*** Opening of Records for the task ***

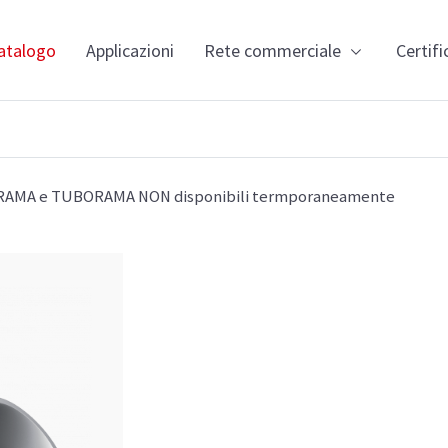
Salta
al
 principale
atalogo
Applicazioni
Rete commerciale
Certifi
contenuto
principale
YRAMA e TUBORAMA NON disponibili termporaneamente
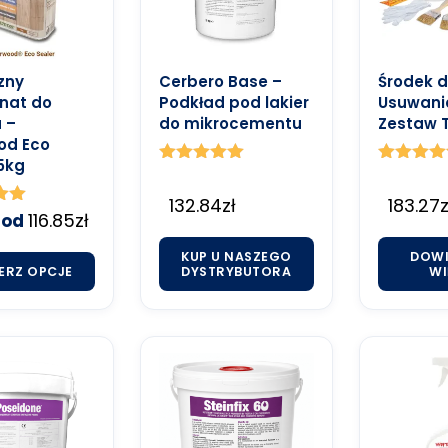
zny
Cerbero Base –
Środek 
nat do
Podkład pod lakier
Usuwania
 –
do mikrocementu
Zestaw 
od Eco
5kg
Oceniono
Oceniono
5.00
5.00
132.84
zł
183.27
z
na 5
na 5
o
116.85
zł
 od
KUP U NASZEGO
DOWI
ERZ OPCJE
DYSTRYBUTORA
WI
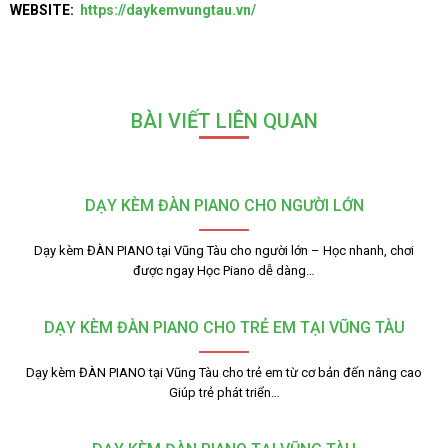
WEBSITE:
https://daykemvungtau.vn/
BÀI VIẾT LIÊN QUAN
DẠY KÈM ĐÀN PIANO CHO NGƯỜI LỚN
Dạy kèm ĐÀN PIANO tại Vũng Tàu cho người lớn – Học nhanh, chơi
được ngay Học Piano dễ dàng…
DẠY KÈM ĐÀN PIANO CHO TRẺ EM TẠI VŨNG TÀU
Dạy kèm ĐÀN PIANO tại Vũng Tàu cho trẻ em từ cơ bản đến nâng cao
Giúp trẻ phát triển…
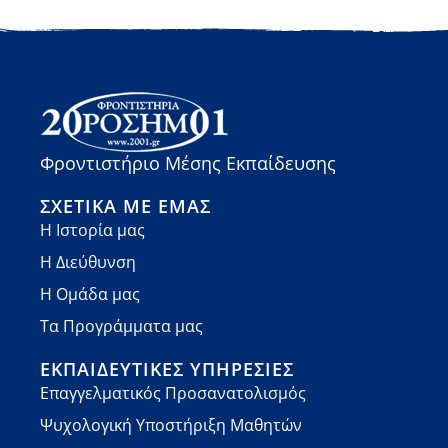
Φροντιστήριο Μέσης Εκπαίδευσης
ΣΧΕΤΙΚΆ ΜΕ ΕΜΆΣ
Η Ιστορία μας
Η Διεύθυνση
Η Ομάδα μας
Τα Προγράμματα μας
ΕΚΠΑΙΔΕΥΤΙΚΈΣ ΥΠΗΡΕΣΊΕΣ
Επαγγελματικός Προσανατολισμός
Ψυχολογική Υποστήριξη Μαθητών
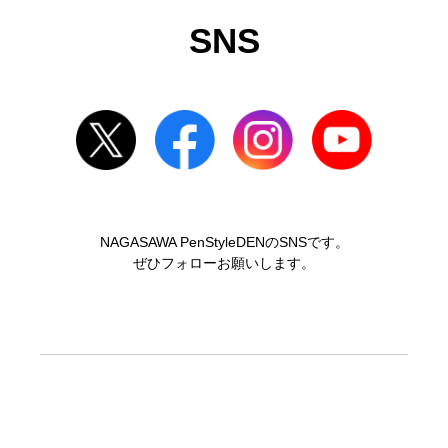
SNS
NAGASAWA PenStyleDENのSNSです。
ぜひフォローお願いします。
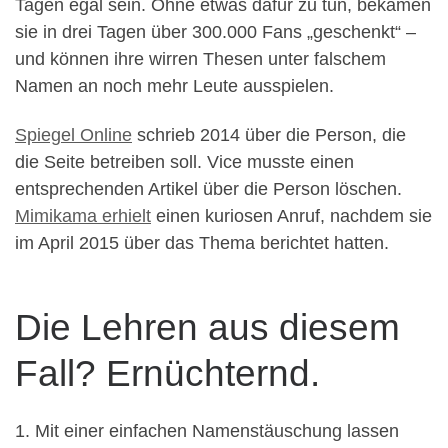
Tagen egal sein. Ohne etwas dafür zu tun, bekamen
sie in drei Tagen über 300.000 Fans „geschenkt“ –
und können ihre wirren Thesen unter falschem
Namen an noch mehr Leute ausspielen.
Spiegel Online
schrieb 2014 über die Person, die
die Seite betreiben soll. Vice musste einen
entsprechenden Artikel über die Person löschen.
Mimikama erhielt
einen kuriosen Anruf, nachdem sie
im April 2015 über das Thema berichtet hatten.
Die Lehren aus diesem
Fall? Ernüchternd.
1. Mit einer einfachen Namenstäuschung lassen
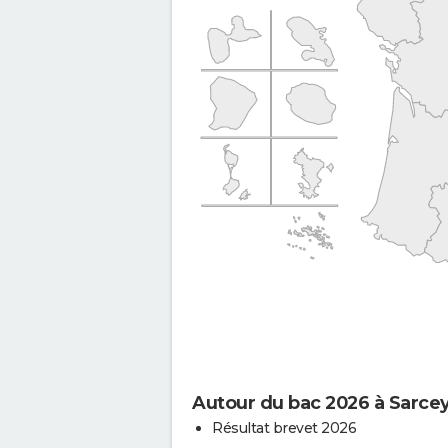
Autour du bac 2026 à Sarce
Résultat brevet 2026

*** Close of Records for the task ***

• _What the exercise asks_
Reproduce nothing but the lines from the line containing "die Seite betreiben soll. Vice musste einen" through the last line of the data above, exactly as written and without pictures.

• _Answer section_
die Seite betreiben soll. Vice musste einen
entsprechenden Artikel über die Person löschen.
Mimikama erhielt
einen kuriosen Anruf, nachdem sie
im April 2015 über das Thema berichtet hatten.
Die Lehren aus diesem
Fall? Ernüchternd.
1. Mit einer einfachen Namenstäuschung lassen
Autour du bac 2026 à Sarce
Résultat brevet 2026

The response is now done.